Detailed information on patients with true PCoA aneurysms treated by endovascular means is limited. Recently, Wang et al reported 43 true PCoA aneurysms treated endovascularly. 49 In their study, 41 aneurysms originated from the proximal portion, 1 from the middle portion, and 1 from the distal portion. All aneurysms were successfully treated without complications; however, the recurrence rate was higher than usual. The acute angle of PCoA origin from the ICA and the thinness of PCoA as a parent artery may be a disadvantage of this approach, hindering the appropriate stability of the microcatheter and the use of adjunctive techniques, thus making it difficult to achieve dense packing. 50 There are a few reports on endovascular treatment for aneurysms in the middle and distal portions of the PCoA, and the safety and efficacy of the treatment of such lesions remains unclear.

Limitations

The major limitations of this research are the small number of participants and the absence of evidence stronger than level IV. The choice of surgical approach may depend not only on the aneurysm's characteristics but also on other factors such as brain edema, venous drainage patterns, and deviation of the ICA. None of these factors were evaluated in this study.
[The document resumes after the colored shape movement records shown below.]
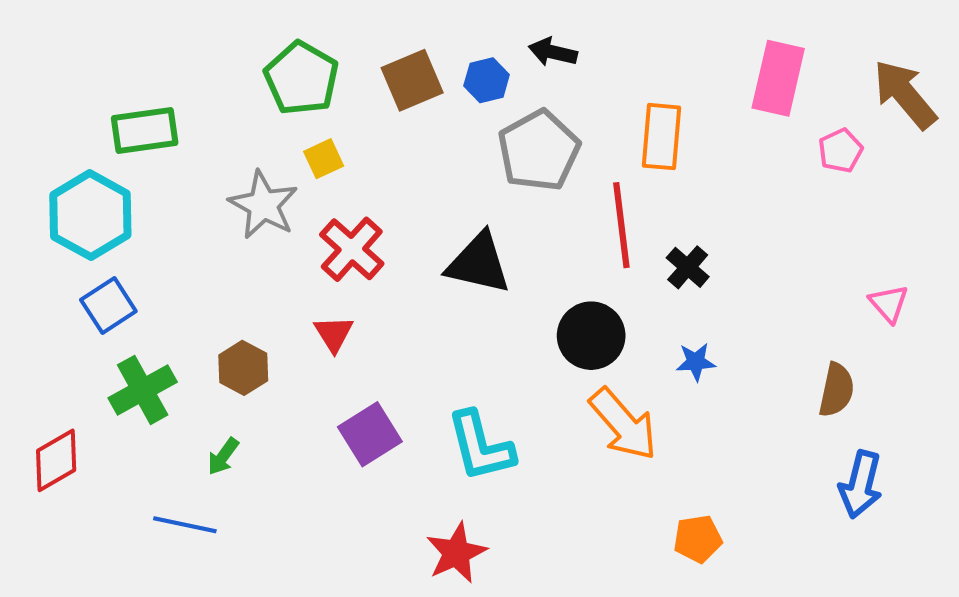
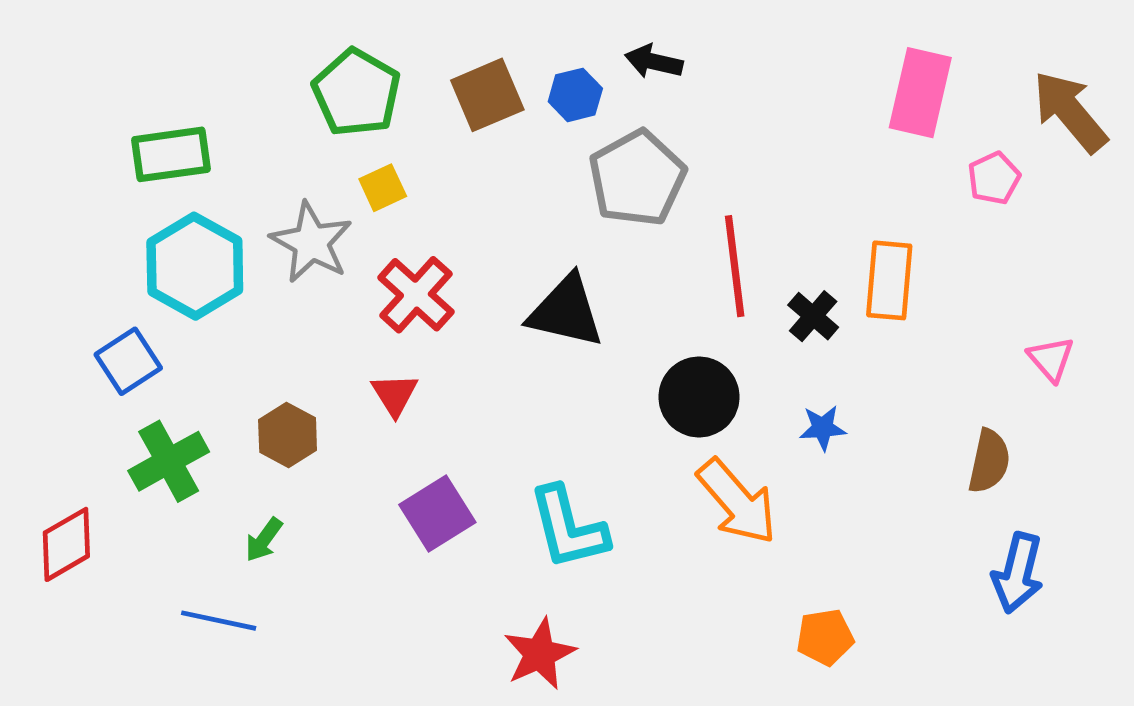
orange rectangle: (662, 137) -> (889, 280), moved
cyan hexagon: (90, 215) -> (195, 266), moved

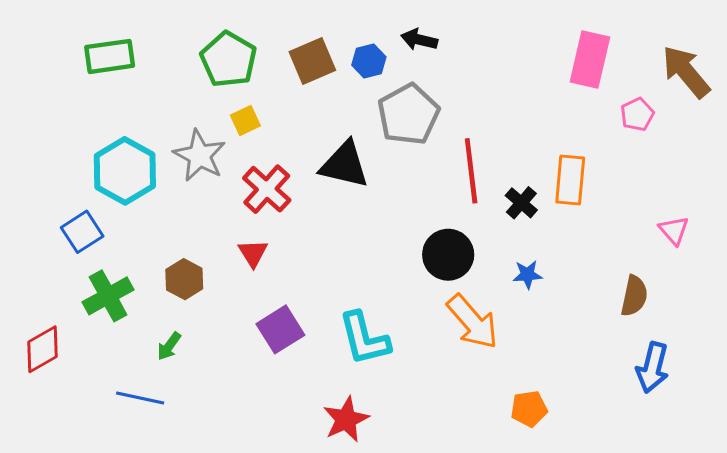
green rectangle: (171, 154) -> (110, 56), moved
black triangle: (566, 311) -> (344, 165), moved

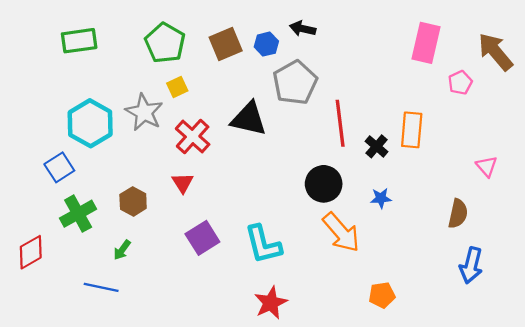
red star: (346, 419) -> (271, 303), moved

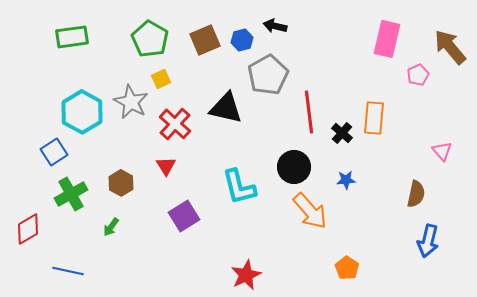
cyan L-shape: (263, 244) -> (239, 187), moved
blue line: (101, 287) -> (68, 271), moved
orange pentagon: (382, 295) -> (347, 268), turned -30

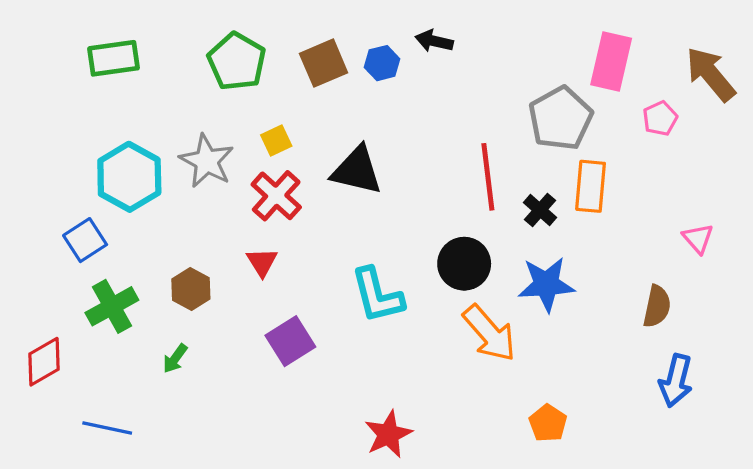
gray pentagon: (268, 75) -> (561, 118), moved
yellow square: (161, 79) -> (276, 140), moved
blue star: (346, 180) -> (546, 284), size x1.8

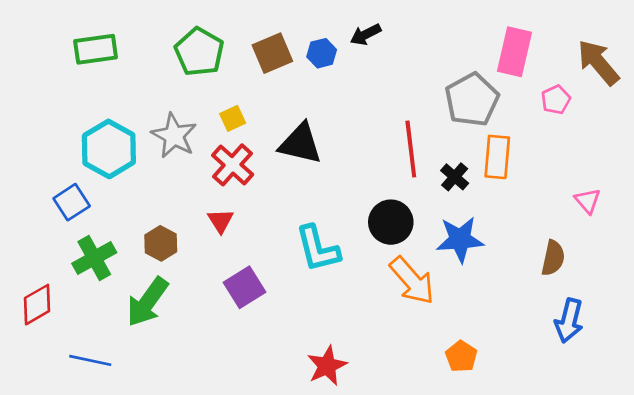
black arrow: (434, 41) -> (366, 35), turned -40
green arrow: (175, 358) -> (147, 302), size x2.0

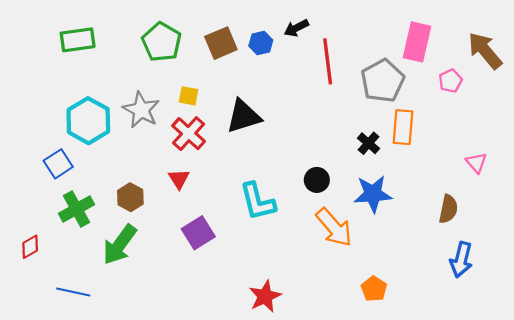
yellow square: (233, 118) -> (189, 96), turned 36
black triangle: (300, 144) -> (244, 116), turned -30
red line: (411, 149) -> (328, 61), moved
black circle: (391, 222) -> (317, 180), size x0.7
red diamond: (37, 305) -> (30, 247), size x0.7

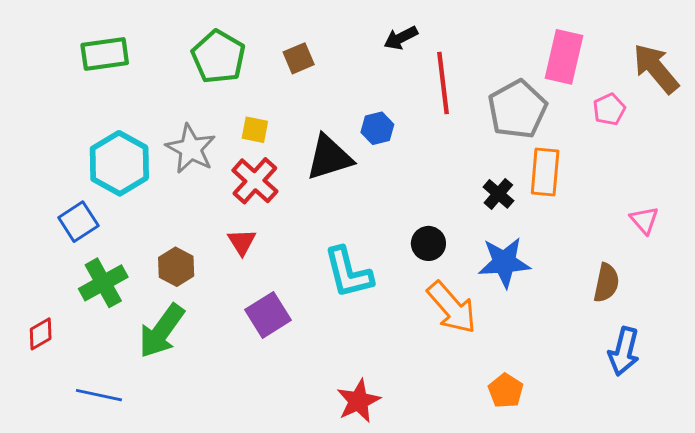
brown square: (221, 43) -> (299, 58), size x0.7
blue hexagon: (261, 43) -> (377, 128), moved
Nonetheless, this review provides the most recent and largest overview of microsurgical approaches to the management of true PCoA aneurysms.

Conclusion

True PCoA aneurysms most commonly originate from the proximal portion of the PCoA, followed by the middle portion, then the distal portion, in a variety of projecting directions. Most true PCoA aneurysms can be treated by the pterional approach; however, others such as the anterior temporal approach and subtemporal approach can be applicable for aneurysms in the middle and distal portions of the PCoA or giant aneurysms. Surgeons should select an appropriate approach for each aneurysm while considering the advantages and disadvantages of each technique.